Exercise material
==============================
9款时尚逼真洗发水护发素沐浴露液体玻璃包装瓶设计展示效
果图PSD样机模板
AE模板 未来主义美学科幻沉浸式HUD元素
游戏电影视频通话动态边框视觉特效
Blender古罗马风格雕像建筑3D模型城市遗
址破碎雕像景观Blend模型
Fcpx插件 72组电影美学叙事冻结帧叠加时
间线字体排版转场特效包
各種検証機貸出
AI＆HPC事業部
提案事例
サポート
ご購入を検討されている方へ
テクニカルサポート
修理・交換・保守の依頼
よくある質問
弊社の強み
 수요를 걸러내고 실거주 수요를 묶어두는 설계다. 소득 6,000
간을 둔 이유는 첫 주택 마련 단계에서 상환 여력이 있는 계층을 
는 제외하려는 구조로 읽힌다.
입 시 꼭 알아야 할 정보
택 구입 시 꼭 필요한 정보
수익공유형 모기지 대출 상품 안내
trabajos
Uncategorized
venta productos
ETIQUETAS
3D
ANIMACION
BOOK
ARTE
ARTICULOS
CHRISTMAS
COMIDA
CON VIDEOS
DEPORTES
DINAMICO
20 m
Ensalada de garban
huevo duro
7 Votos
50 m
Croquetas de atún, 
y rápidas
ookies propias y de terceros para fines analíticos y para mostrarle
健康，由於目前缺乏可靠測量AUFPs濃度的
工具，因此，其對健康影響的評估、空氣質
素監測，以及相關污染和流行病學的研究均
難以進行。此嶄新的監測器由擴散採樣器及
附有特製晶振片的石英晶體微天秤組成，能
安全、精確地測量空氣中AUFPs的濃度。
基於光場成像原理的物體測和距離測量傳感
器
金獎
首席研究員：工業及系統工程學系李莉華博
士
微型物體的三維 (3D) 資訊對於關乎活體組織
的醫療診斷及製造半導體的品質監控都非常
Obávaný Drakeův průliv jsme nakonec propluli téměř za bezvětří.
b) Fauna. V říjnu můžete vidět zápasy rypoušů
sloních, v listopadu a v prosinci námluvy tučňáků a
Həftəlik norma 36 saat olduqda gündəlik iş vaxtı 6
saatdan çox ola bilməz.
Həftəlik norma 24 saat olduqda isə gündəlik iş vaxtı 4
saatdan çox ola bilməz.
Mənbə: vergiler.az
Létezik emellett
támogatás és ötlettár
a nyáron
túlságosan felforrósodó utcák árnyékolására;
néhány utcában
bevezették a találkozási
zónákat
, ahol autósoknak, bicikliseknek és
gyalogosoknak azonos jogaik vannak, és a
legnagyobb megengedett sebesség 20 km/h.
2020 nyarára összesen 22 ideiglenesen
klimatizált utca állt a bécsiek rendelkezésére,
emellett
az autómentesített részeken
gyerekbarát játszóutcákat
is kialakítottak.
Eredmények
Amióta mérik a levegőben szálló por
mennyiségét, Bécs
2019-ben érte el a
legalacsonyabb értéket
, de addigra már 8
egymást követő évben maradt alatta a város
==============================
Exercise
Return nothing but the lines from the start of the listing above through the line containing "難以進行。此嶄新的監測器由擴散採樣器及", exactly as given.

Answer to this task
9款时尚逼真洗发水护发素沐浴露液体玻璃包装瓶设计展示效
果图PSD样机模板
AE模板 未来主义美学科幻沉浸式HUD元素
游戏电影视频通话动态边框视觉特效
Blender古罗马风格雕像建筑3D模型城市遗
址破碎雕像景观Blend模型
Fcpx插件 72组电影美学叙事冻结帧叠加时
间线字体排版转场特效包
各種検証機貸出
AI＆HPC事業部
提案事例
サポート
ご購入を検討されている方へ
テクニカルサポート
修理・交換・保守の依頼
よくある質問
弊社の強み
 수요를 걸러내고 실거주 수요를 묶어두는 설계다. 소득 6,000
간을 둔 이유는 첫 주택 마련 단계에서 상환 여력이 있는 계층을 
는 제외하려는 구조로 읽힌다.
입 시 꼭 알아야 할 정보
택 구입 시 꼭 필요한 정보
수익공유형 모기지 대출 상품 안내
trabajos
Uncategorized
venta productos
ETIQUETAS
3D
ANIMACION
BOOK
ARTE
ARTICULOS
CHRISTMAS
COMIDA
CON VIDEOS
DEPORTES
DINAMICO
20 m
Ensalada de garban
huevo duro
7 Votos
50 m
Croquetas de atún, 
y rápidas
ookies propias y de terceros para fines analíticos y para mostrarle
健康，由於目前缺乏可靠測量AUFPs濃度的
工具，因此，其對健康影響的評估、空氣質
素監測，以及相關污染和流行病學的研究均
難以進行。此嶄新的監測器由擴散採樣器及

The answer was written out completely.